Connections of Black Caviar are keen to let the mare recover from her Royal Ascot exertions before making any decisions on her racing future.
The Peter Moody-trained six-year-old extended her unbeaten record to 22 races with a narrow victory in the Diamond Jubilee Stakes at Royal Ascot on Saturday.
She would, however, have been beaten within a few more strides as Moonlight Cloud nearly cashed in on a bad miscalculation by jockey Luke Nolen.
The Australian superstar was found to have torn back muscles during the race after being checked by a vet and chiropractor yesterday morning.
Part-owner Neil Werrett said last night: “After the initial shock of it all we probably came back to reality today.
“It took a long while to get my breathing back to normal and I think my heart has just got there.

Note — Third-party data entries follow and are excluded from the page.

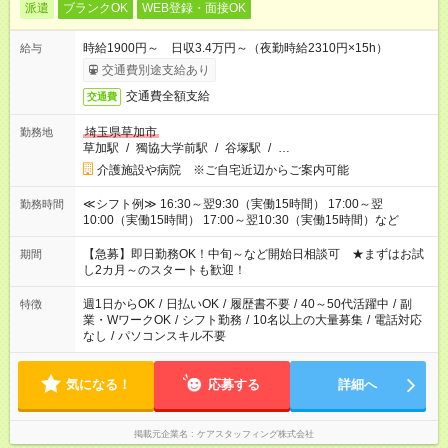
派遣
ブランクOK
WEB登録・面接OK
時給1900円～ 日収3.4万円～（夜勤時給2310円×15h）
給与
交通費別途支給あり
交通費全額支給
交通費
埼玉県草加市
勤務地
草加駅
/
獨協大学前駅
/
谷塚駅
/
…
介護施設や病院 ※ご自宅近辺からご案内可能
≪シフト例≫ 16:30～翌9:30（実働15時間） 17:00～翌
勤務時間
10:00（実働15時間） 17:00～翌10:30（実働15時間）など
【急募】即日勤務OK！中旬～など開始日相談可 ★まずはお試
期間
し2カ月～のスタートも歓迎！
週1日からOK
/
日払いOK
/
履歴書不要
/
40～50代活躍中
/
副
特徴
業・WワークOK
/
シフト勤務
/
10名以上の大量募集
/
電話対応
なし
/
パソコンスキル不要
気になる！
応募する
詳細へ
掲載元企業名
ケアスタッフィング株式会社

“The mare pulled up pretty sore. She pulled a couple of back muscles and she was pretty sorry for herself this morning.
“Peter had the vet and the chiropractor look at her and she went into quarantine this morning. We'll reassess her when we get home.”
Werrett insists the injuries that have subsequently been found show Black Caviar was not at her best in the six-furlong feature, which may have been the reason why she stopped so quickly after Nolen eased off.
“Unfortunately England or Europe didn't see the best of Black Caviar,” Werrett said.
“At the same time, we're very thankful she won and she needs a bit of a rest now.
“We want to look after her and she did a great job.
“If you look at Luke's ride and when he dropped his hands, she normally just coasts in.
“But she was probably feeling a bit sore and as soon as Luke dropped his hands, she decided she was going to stop.
“I feel a bit sorry for Luke as the horse was raring to stop. I don't think there is any doubt that if he'd rode her out, she would have won by a length and a half.
“She's a high maintenance horse and we want to make sure she's well before she goes to race again. That's something we'll reassess in three or four weeks' time.
“At the moment it is too early. It is one day after the event and Peter wants to get her home as soon as possible.”
Despite the injury problems, Werrett is adamant that the team have no regrets about letting Black Caviar make the journey across the globe.
“It's been a whirlwind and I don't think anyone has regretted bringing the horse here,” he said.
“If we retire her tomorrow, she's gone out with 22 wins with the last win being at Ascot.
“We've met the Queen and the horse got a pat from the Queen, so if this was the end, she's ended on a high and she's one of the best racehorses ever.
“I'm sure many owners would love to be living this dream of owning and winning at Ascot.”
Moody himself feels the injury is only minor and believes Black Caviar will return to the racetrack in her homeland.
“She is very tender up in her hind-quarters but it is restricted to soft tissue damage,” he said.
“We gave her precautionary X-rays and had her scanned and the vets said everything looked okay on that front, but the chiropractor said that she is quite sore and tender behind.
“They are all injuries she has sustained before, so it is not unusual.
“She has torn her quad muscle before and it will not be the finish of her.
“It is the tightest I have seen her after a race, though she has never travelled this far before.
“Hopefully, we will have her back for the spring carnival where the Patinack Farm Classic will be the target.”